Convinced this was a perfect “solution in between” for me, I accepted the challenge with both hands. I bought my first car, as I had saved quite some money - by working all weekends over the last two years in a restaurant and a disco – and moved towards the Ardennes.
So I removed an important block from my base, leaving the parental home …
Soon I got to feel the consequences of my decision. I was feeling lonely. I didn’t know anybody over there, the first bakery was at 7 km from my new ‘home’. I was surrounded by forests and a few farmers in the neighbourhood in this little town.
As I now had several responsibilities, that I didn’t have in the past, I had to make some important choices. I had to pay for my small apartment, rather a room, electricity, the insurance of my car, food, … You know, just the basics in life. At the end of the month I didn’t have any money left to fill up the tank of my car. So no going home … No meeting up with friends. I was completely isolated from my trusted environment. We did not have cell phones or internet back then. I filled my evenings with writing letters to friends, writing poems and listen to music as I had no tv in my room.
Those first two months were filled with loneliness, even more as I just broke up with my boyfriend a few weeks before I had left. I caught him cheating on me.
For two months I went to bed crying my eyes out, but I never had any regrets, no. I knew that this experience would bring a huge amount of positive effects on me.

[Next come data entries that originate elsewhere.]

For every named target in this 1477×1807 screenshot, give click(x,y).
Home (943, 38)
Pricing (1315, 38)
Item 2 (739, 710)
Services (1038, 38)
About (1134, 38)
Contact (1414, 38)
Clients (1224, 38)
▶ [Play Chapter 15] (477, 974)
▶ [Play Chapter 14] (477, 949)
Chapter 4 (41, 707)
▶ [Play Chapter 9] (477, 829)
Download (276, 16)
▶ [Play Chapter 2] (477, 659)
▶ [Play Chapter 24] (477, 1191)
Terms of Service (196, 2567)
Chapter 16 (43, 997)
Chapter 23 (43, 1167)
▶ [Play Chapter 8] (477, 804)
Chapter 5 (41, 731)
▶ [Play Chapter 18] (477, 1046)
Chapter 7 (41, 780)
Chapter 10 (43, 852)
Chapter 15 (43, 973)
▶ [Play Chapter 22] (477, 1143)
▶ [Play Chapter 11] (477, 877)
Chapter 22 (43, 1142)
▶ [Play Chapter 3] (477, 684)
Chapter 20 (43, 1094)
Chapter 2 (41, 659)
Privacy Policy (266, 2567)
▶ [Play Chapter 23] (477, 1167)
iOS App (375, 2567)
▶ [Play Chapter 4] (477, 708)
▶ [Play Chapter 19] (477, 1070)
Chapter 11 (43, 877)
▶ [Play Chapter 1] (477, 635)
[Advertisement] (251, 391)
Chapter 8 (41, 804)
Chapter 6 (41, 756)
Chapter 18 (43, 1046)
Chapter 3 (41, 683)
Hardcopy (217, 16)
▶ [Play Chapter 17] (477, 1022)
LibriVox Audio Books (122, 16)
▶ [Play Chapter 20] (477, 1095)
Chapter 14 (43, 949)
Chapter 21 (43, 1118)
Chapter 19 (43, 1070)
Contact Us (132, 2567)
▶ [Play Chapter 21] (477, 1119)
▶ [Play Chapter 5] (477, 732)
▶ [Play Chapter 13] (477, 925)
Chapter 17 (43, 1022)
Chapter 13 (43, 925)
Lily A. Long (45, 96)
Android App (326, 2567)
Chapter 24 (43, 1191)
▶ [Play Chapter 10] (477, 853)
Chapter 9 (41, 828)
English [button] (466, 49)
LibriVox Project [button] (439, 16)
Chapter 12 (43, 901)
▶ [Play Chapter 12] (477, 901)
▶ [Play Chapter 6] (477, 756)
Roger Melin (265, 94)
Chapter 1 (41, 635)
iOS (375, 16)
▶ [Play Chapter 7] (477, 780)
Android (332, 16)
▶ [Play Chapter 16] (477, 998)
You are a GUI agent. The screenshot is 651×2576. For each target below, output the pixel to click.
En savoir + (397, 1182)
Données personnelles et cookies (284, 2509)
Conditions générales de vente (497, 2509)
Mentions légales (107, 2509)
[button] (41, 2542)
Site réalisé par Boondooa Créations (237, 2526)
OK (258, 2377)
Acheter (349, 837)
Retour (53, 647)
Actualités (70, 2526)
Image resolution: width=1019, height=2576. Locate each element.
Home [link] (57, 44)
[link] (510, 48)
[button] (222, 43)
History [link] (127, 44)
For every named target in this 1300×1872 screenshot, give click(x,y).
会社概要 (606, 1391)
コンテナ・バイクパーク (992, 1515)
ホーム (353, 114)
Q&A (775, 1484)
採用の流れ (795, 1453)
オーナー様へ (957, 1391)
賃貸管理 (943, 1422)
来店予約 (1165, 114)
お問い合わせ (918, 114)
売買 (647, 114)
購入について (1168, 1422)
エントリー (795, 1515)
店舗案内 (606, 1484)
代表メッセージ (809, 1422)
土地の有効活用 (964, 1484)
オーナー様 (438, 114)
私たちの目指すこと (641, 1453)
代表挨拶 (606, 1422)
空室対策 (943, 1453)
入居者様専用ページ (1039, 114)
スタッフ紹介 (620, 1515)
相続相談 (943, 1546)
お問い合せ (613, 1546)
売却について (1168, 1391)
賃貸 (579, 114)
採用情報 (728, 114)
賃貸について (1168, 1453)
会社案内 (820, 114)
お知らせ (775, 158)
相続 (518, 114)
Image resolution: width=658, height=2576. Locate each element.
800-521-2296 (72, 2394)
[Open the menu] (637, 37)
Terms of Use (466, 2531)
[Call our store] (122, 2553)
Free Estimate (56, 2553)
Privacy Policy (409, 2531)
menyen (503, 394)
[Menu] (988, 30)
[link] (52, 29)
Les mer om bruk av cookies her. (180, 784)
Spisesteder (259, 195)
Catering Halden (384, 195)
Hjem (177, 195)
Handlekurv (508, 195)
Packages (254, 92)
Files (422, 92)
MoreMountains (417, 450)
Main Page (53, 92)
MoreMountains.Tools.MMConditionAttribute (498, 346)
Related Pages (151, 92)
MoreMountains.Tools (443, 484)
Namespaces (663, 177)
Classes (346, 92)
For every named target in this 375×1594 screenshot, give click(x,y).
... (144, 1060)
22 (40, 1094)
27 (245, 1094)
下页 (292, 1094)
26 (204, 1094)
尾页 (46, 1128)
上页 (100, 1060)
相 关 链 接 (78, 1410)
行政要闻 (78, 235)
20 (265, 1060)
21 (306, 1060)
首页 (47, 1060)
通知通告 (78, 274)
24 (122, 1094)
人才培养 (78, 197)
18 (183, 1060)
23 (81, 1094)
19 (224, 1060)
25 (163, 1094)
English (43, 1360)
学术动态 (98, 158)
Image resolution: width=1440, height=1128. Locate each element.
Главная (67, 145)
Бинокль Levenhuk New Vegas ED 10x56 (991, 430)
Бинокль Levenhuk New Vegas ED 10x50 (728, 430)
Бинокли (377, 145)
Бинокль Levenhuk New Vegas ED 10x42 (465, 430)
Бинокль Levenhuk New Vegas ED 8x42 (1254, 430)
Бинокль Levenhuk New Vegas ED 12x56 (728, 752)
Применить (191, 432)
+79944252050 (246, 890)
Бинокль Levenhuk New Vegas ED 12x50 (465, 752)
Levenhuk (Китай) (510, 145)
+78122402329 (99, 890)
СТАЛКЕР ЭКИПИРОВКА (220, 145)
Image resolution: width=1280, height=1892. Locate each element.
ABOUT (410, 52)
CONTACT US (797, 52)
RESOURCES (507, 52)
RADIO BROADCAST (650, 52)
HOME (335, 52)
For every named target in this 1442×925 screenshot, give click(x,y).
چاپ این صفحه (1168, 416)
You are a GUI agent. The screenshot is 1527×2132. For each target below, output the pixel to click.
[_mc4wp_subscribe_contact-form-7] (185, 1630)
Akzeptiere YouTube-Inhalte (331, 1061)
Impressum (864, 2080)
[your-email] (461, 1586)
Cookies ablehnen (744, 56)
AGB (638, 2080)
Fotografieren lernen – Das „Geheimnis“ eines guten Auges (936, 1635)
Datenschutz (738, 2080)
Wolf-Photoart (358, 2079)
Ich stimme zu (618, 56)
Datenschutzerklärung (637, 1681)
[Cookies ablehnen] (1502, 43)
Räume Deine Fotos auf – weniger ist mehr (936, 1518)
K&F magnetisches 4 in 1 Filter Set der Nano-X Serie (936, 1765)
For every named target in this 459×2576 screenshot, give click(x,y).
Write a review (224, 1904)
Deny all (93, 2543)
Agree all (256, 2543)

Slowly but certainly I learned how to deal with the consequences. When my salary was deposited on my account, I started with budgeting. I didn’t have the luxury to go out shopping and buying myself fancy stuff, no. I learned how to survive and especially how I could fill up my tank to get back home to my family and friends when I had a few days off. I also got to ‘polish’ my French during that year.
Got to know a lot of new people and I had one of the greatest times in life. Being so young and having your colleagues inviting you over for supper with their families. That home feeling that I had to miss, well that was offered to me on a daily basis. I was called ‘la petite’ over there.
I had lived life on my own terms
I could have given up, but that would have been unacceptable to me. I’d made a choice and I had to make the best out of it. I completed my annual contract and although I could extend my contract, I then decided to head back home. That passed year was just a huge leap and it turned out to be a perfect choice. I now knew what grown up life entailed and I survived!
When I got home after that year, it was hard to ajust back to the rules that were set. I just couldn’t get used to living by those rules again. I had lived on my own terms and I just knew that that was what I was planning on doing for the rest of my life. Freedom to make my own decisions, make my own choices in life.
Today we see a lot of young people backpacking around the world. They explore and discover the world before settling down. I can only applaud this, as they are all taking the leap.
They discover their true personality, they come to a point where they know what they want in life. They come back reborn and more determined then ever. They too seek their truth out there!
I did not relocate to the other end of the world, we did not have that option back then. But I dared to leap big and I succeeded. I chose a path and never ever had any regrets, how rough and though that choice may have made my life at that time.